### [Exercise prompt]
Write the listing out again, exactly as it appears.

### [The records]
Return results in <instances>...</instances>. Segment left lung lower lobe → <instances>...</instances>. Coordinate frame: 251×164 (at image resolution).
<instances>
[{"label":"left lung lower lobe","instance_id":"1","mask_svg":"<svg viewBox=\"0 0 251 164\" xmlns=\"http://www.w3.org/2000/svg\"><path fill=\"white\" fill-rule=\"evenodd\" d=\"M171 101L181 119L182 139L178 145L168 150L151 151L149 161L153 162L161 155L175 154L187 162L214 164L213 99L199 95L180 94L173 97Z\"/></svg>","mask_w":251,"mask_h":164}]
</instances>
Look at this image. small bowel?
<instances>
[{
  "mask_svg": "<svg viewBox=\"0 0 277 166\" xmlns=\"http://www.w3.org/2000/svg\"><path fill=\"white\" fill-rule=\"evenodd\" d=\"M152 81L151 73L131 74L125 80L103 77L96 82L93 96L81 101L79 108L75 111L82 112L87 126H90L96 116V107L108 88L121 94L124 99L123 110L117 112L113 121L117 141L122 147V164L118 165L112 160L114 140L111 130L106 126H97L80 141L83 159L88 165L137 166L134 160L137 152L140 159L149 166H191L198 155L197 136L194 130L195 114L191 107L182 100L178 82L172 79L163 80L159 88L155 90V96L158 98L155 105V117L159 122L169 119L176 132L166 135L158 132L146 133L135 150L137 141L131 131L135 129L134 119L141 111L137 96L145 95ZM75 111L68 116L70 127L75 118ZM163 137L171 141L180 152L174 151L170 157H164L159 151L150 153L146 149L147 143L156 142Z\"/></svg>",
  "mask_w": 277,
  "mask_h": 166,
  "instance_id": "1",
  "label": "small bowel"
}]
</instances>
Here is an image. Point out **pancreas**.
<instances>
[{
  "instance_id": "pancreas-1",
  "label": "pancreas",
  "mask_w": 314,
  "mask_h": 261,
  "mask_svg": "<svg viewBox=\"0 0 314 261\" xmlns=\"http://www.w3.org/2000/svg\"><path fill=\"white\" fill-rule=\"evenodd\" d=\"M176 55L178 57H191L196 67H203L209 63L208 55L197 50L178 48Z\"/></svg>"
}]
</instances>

### [Reply to the exercise]
Return results in <instances>...</instances>. Segment left lung lower lobe → <instances>...</instances>. Coordinate frame: 251×164 (at image resolution).
<instances>
[{"label":"left lung lower lobe","instance_id":"1","mask_svg":"<svg viewBox=\"0 0 251 164\" xmlns=\"http://www.w3.org/2000/svg\"><path fill=\"white\" fill-rule=\"evenodd\" d=\"M171 101L181 119L182 139L178 145L168 150L151 151L149 161L153 162L161 155L175 154L187 162L214 164L213 99L199 95L180 94L173 97Z\"/></svg>","mask_w":251,"mask_h":164}]
</instances>
Look at this image. small bowel?
<instances>
[{
  "mask_svg": "<svg viewBox=\"0 0 277 166\" xmlns=\"http://www.w3.org/2000/svg\"><path fill=\"white\" fill-rule=\"evenodd\" d=\"M152 81L151 73L131 74L125 80L103 77L96 82L93 96L81 101L79 108L75 111L82 112L87 126H90L96 116V107L108 88L121 94L124 99L123 110L117 112L113 121L117 141L122 147V164L118 165L112 160L114 140L111 130L106 126H97L80 141L83 159L88 165L137 166L134 160L137 152L140 159L149 166H191L198 155L197 136L194 130L195 114L191 107L182 100L178 82L172 79L163 80L159 88L155 90V96L158 98L155 105V117L159 122L169 119L176 132L166 135L158 132L146 133L135 150L137 141L131 131L135 129L134 119L141 111L137 96L145 95ZM75 111L68 116L70 127L75 118ZM163 137L171 141L180 152L174 151L170 157H164L159 151L150 153L146 149L147 143L156 142Z\"/></svg>",
  "mask_w": 277,
  "mask_h": 166,
  "instance_id": "1",
  "label": "small bowel"
}]
</instances>
Here is an image. Point out **pancreas**.
<instances>
[{
  "instance_id": "pancreas-1",
  "label": "pancreas",
  "mask_w": 314,
  "mask_h": 261,
  "mask_svg": "<svg viewBox=\"0 0 314 261\" xmlns=\"http://www.w3.org/2000/svg\"><path fill=\"white\" fill-rule=\"evenodd\" d=\"M176 55L178 57H191L196 67H203L209 63L208 55L197 50L178 48Z\"/></svg>"
}]
</instances>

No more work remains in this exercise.